We identified a total of five trials (of high bias-risk) which compared vascular occlusion (n = 166) versus no vascular occlusion (n = 165). Three of the five trials comparing vascular occlusion and no vascular occlusion used intermittent vascular occlusion. There was no difference in mortality, liver failure, or other morbidities. The blood loss was significantly lower in vascular occlusion compared with no vascular occlusion. The liver enzymes were significantly elevated in the vascular occlusion group compared with no vascular occlusion.

Authors' conclusions

Intermittent vascular occlusion seems safe in liver resection. However, it does not seem to decrease morbidity. More randomised trials seem to be needed.

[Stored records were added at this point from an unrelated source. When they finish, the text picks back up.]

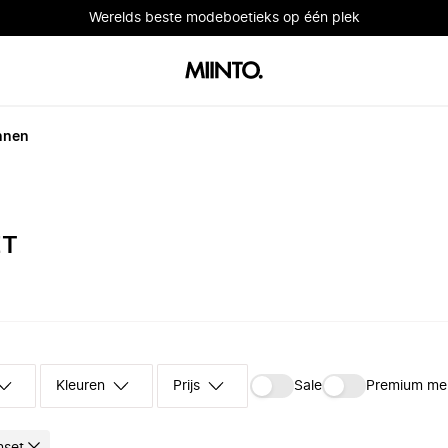
Werelds beste modeboetieks op één plek
nnen
ET
Kleuren
Prijs
Sale
Premium me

評估血流阻斷術在選擇性肝臟切除過程中使用的好處(減少血液損失和手術期間發病率)和害處(和缺血再灌注損害有關的併發症,例如肝臟官能障礙) 。


我們搜尋截至2008年8月的The Cochrane HepatoBiliary Group Controlled Trials Register, The Cochrane Library的Cochrane Central Register of Controlled Trials (CENTRAL), MEDLINE、EMBASE和Science Citation Index Expanded。

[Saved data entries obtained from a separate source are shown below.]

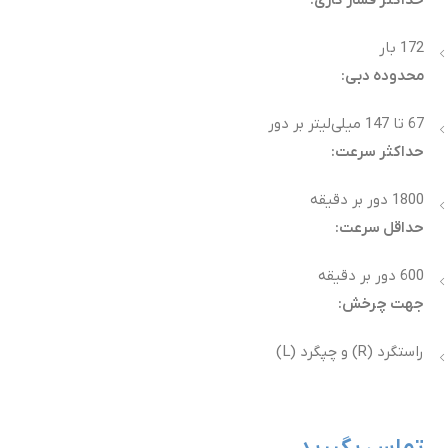
172 بار
محدوده دبی:
67 تا 147 میلی‌لیتر بر دور
حداکثر سرعت:
1800 دور بر دقیقه
حداقل سرعت:
600 دور بر دقیقه
جهت چرخش:
راستگرد (R) و چپگرد (L)
تماس بگیرید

兩位作者單獨評估需要收錄的試驗,摘錄數據。我們使用有RevMan 以固定效果模式和隨機效果模式分析資料。 我們根據治療意向或已獲取的個案分析,計算危險比 (OR), 平均差(MD)或標準平均差(SMD)及其95% 信賴區間(CI)。


我們確定一共有5次試驗 (高誤差風險)比較血流阻斷術(n = 166) 和無血流阻斷術(n = 165)。5個試驗有三個試驗使用間歇性血流阻斷術去和血流阻斷術和無血流阻斷術比較。在死亡率, 肝臟衰竭或其他患病率方面沒有差異。 和無血流阻斷術相比, 血流阻斷術的血液損失明顯較低。和無血流阻斷術組相比, 血流阻斷術組的肝功能明顯增加。

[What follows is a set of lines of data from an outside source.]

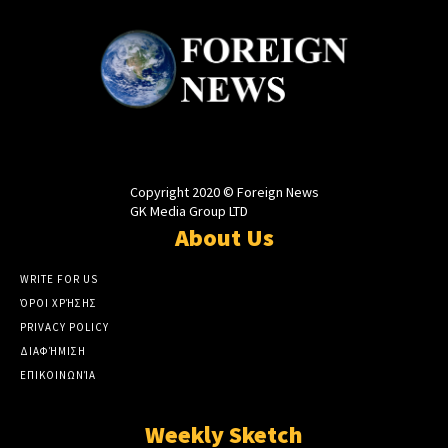
Copyright 2020 © Foreign News
GK Media Group LTD
About Us
WRITE FOR US
ΌΡΟΙ ΧΡΉΣΗΣ
PRIVACY POLICY
ΔΙΑΦΉΜΙΣΗ
ΕΠΙΚΟΙΝΩΝΊΑ
Weekly Sketch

此翻譯計畫由臺灣國家衛生研究院(National Health Research Institutes, Taiwan)統籌。


間歇性血流阻斷術看似使用在肝臟切除中安全的,但是似乎不能減低發病率:每年單獨在英國就要實施1000例以上的選擇性(計畫內手術) 肝臟切除手術。實施肝臟切除手術之後, 需要阻止血液流入肝臟(血流阻斷術),這樣才能減少出血量。對於這種做法是否會引起更多的問題。我們評估了血流阻斷術比照無血流阻斷術應用於肝臟切除手術中的安全性和有效性。本次文獻回顧包括5個隨機臨床試驗。所有試驗具有較高的誤差風險 (‘系統誤差’)。 這5次試驗一共隨機挑選331位病人血流阻斷術組(n = 166) 對照無血流阻斷術組(n = 165) 。資料統計分析指出,間歇性血流阻斷術操作安全,降低手術過程中的出血量。試驗顯示在死亡率和肝衰竭等方面沒有顯著差異,但是由於資料稀少,我們需要實施更多的隨機試驗。

Plain language summary

Intermittent vascular occlusion is safe but does not decrease morbidity in liver resection

More than 1000 elective (planned operation) liver resections are performed annually in the United Kingdom alone. When liver resection is performed, the inflow of blood to the liver can be blocked (vascular occlusion), thereby reducing the blood loss. It is a controversial issue whether this causes more problems than solutions. We assessed the safety and effectiveness of vascular occlusion compared to no vascular occlusion in liver resection. We included five randomised clinical trials in this review. All trials had high risk of bias ('systematic error'). A total of 331 patients were randomised to vascular occlusion (n = 166) versus to no vascular occlusion (n = 165) in the five trials. The statistical analysis of the data demonstrates that intermittent vascular occlusion is a safe procedure, and that it reduces blood loss during operation. The trials did not demonstrate significant difference regarding mortality and liver failure, but data were sparse and more randomised trials seem to be needed.